*** Extracted information Section Begins ***

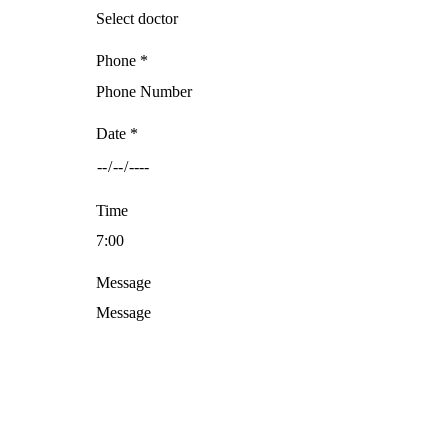
Phone *
Date *
Time
Message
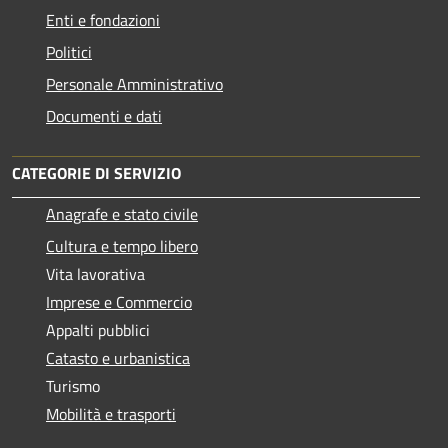
Enti e fondazioni
Politici
Personale Amministrativo
Documenti e dati
CATEGORIE DI SERVIZIO
Anagrafe e stato civile
Cultura e tempo libero
Vita lavorativa
Imprese e Commercio
Appalti pubblici
Catasto e urbanistica
Turismo
Mobilità e trasporti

*** Extracted information Section Ends ***

Exercise prompt
If an entry holds a picture, leave the picture out and repeat the rest exactly.

Answer to this task
Phone *
Date *
Time
Message
Enti e fondazioni
Politici
Personale Amministrativo
Documenti e dati
CATEGORIE DI SERVIZIO
Anagrafe e stato civile
Cultura e tempo libero
Vita lavorativa
Imprese e Commercio
Appalti pubblici
Catasto e urbanistica
Turismo
Mobilità e trasporti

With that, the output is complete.